The Canterbury Tales: The Reeve's Tale Lines 67 – 132 Summary

(A Note: In this summary, "I" refers the narrator, the Reeve.)

  • At Trumpington, not far from Cambridge, flows a brook crossed by a bridge. On that brook is a mill. I'm telling you the truth.
  • A miller lives there. He is as proud as a peacock.
  • He can play the flute, fish, and mend fishing nets. He can drink and play cups, and wrestle and shoot.
  • By his belt, he always bears a long sword blade, and in his pocket, a pretty knife.
  • There is no man who dares to lay a hand on him, fearing danger if they do.
  • He carries a knife from Sheffield in his skin-tight pants.
  • His face is round, and his nose bulbous. His head is completely bald.

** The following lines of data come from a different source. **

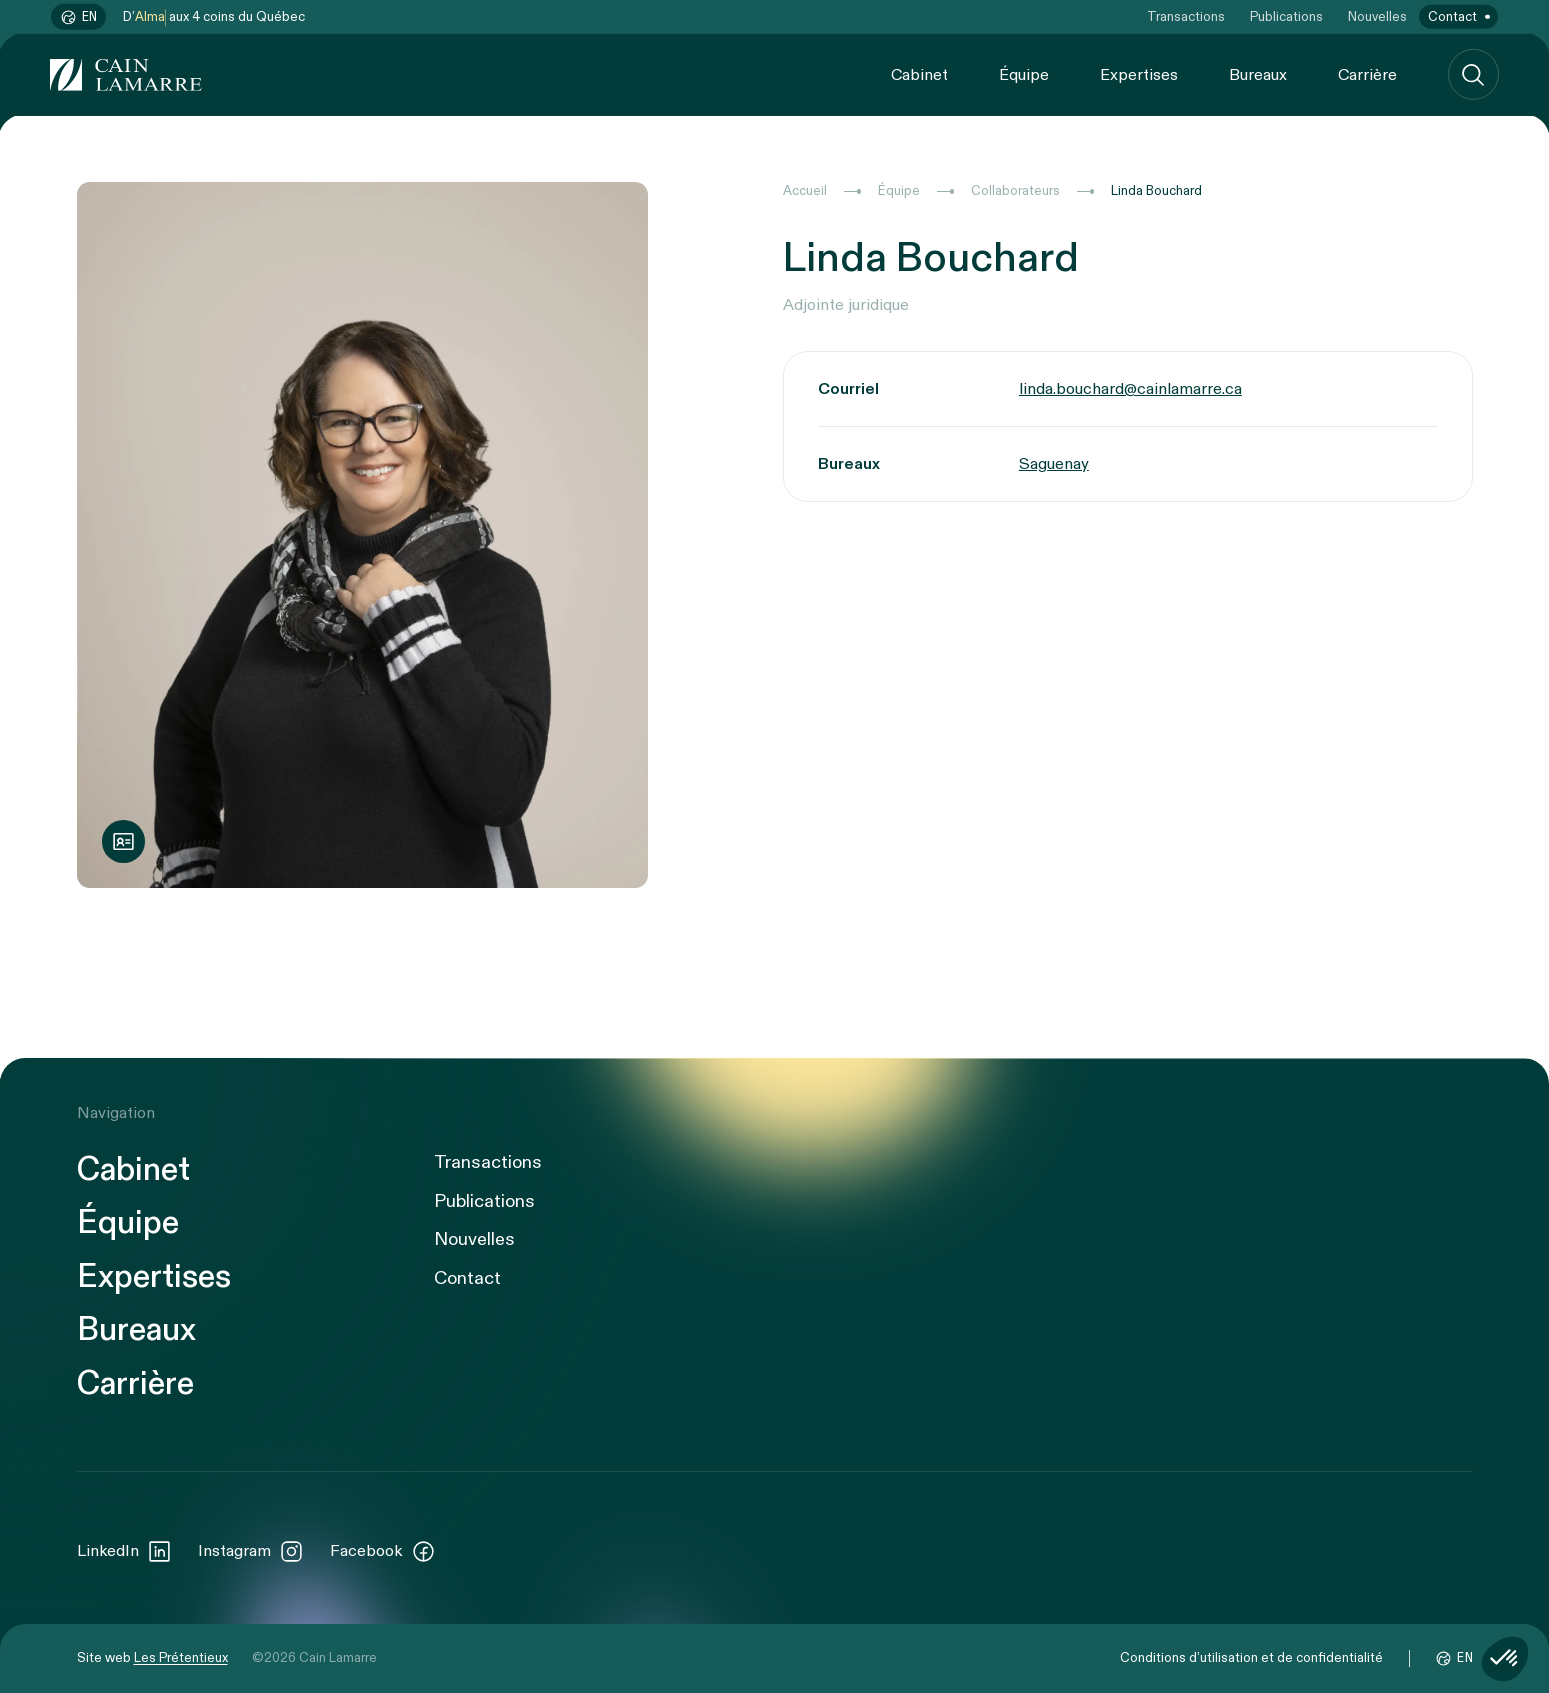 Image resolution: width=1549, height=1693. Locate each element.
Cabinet (919, 74)
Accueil (805, 191)
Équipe (1024, 74)
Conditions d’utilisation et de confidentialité (1251, 1658)
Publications (1286, 17)
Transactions (1186, 17)
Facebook (383, 1552)
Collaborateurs (1015, 191)
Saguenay (1054, 464)
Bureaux (1258, 74)
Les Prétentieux (181, 1658)
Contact (1452, 17)
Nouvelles (1377, 17)
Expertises (1139, 74)
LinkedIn (125, 1552)
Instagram (251, 1552)
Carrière (1367, 74)
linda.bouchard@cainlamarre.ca (1130, 389) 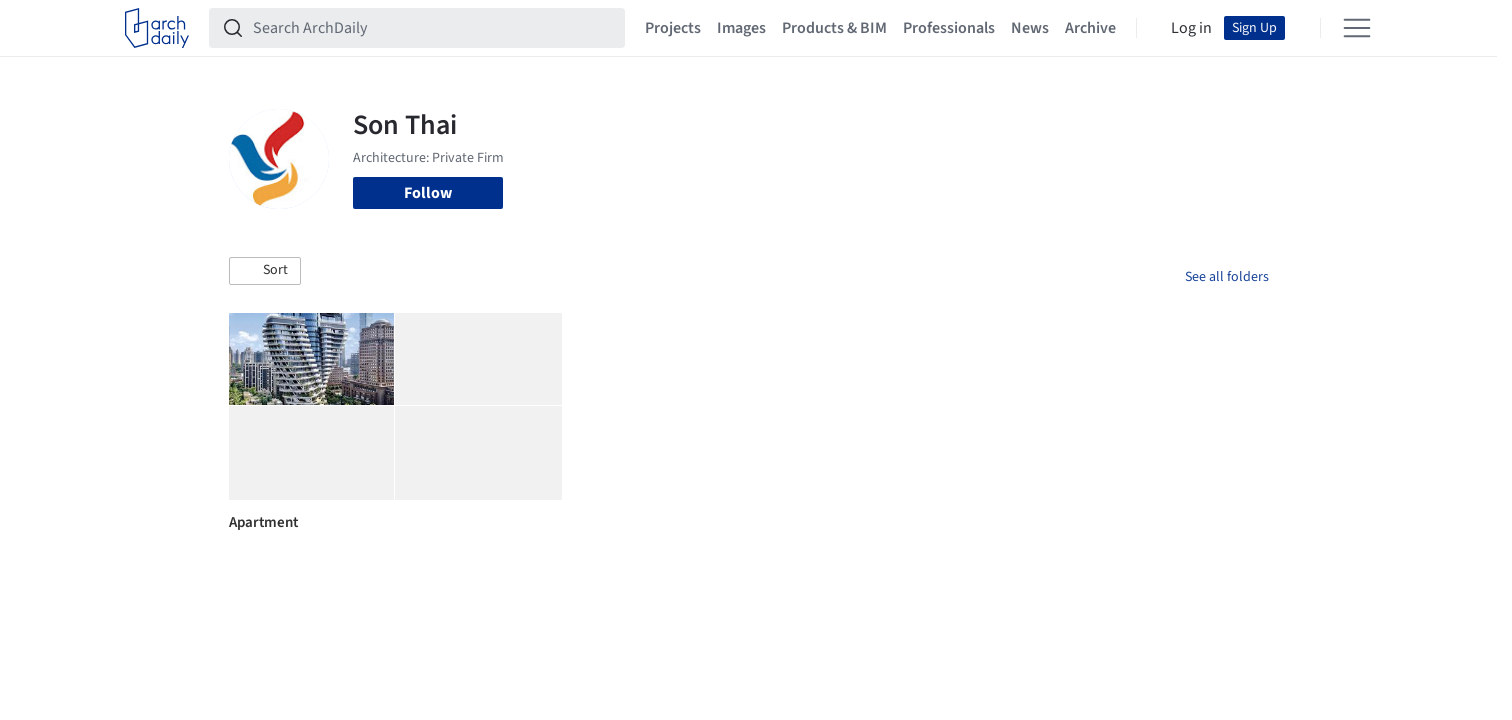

  • He is a very quarrelsome man: nobody dares to lay a hand upon him, because he swears he'll make him pay dearly for it.
  • He is a sly thief of corn and meal, accustomed to stealing from his customers by shorting them.
  • His is known as arrogant Symkyn.
  • He has a highborn wife, whose father is the town parson.
  • This parson gave his daughter a large dowry so that Symkyn would marry her.
  • She was fostered in a nunnery.
  • Symkyn had said that he would have no wife except for one who was raised well, and was a virgin, in order to preserve his rank in society.
  • His wife is proud, and as perky as a magpie.
  • It's a very pleasing sight to see Symkyn and his wife on holidays. Symkyn walks in front of her wearing a scarf on his head, and she comes after wearing a red skirt.
  • Symkyn has tight-fitting pants in the same color.
  • No one dares call Symkyn's wife by any other title but "dame," and no one is brave enough flirt with her along the way, for fear of being killed by Symkyn's cutlass, knife, or dagger.
  • For jealous people are always dangerous, or so they would have their wives believe.
  • Symkyn's wife is very haughty, full of disdain and sneering.
  • She thinks every lady in town should acknowledge her for her kindred and good upbringing of the nunnery.
  • Symkyn and his wife have a twenty-year-old daughter and no other children except for an infant six months old.
  • It lies in a cradle, a robust young thing.
  • Their daughter is thick-waisted and well-developed, with broad buttocks, a bulbous nose, grey eyes, and high, round breasts. But I cannot tell a lie: her hair is very fair.
  • Because she is pleasing, her grandfather, the parson, plans to make her the heir to his possessions and estate on the condition that she makes a good marriage.
  • His plan is to place her in a highborn family, with nobility in its ancestry.
  • He plans to bestow the inheritance in this way because he believes the possessions of the Church must be spent on those who descend from the blood of the holy Church.
  • Therefore the parson wishes to honor his own blood, though he feeds upon the Church itself in doing so.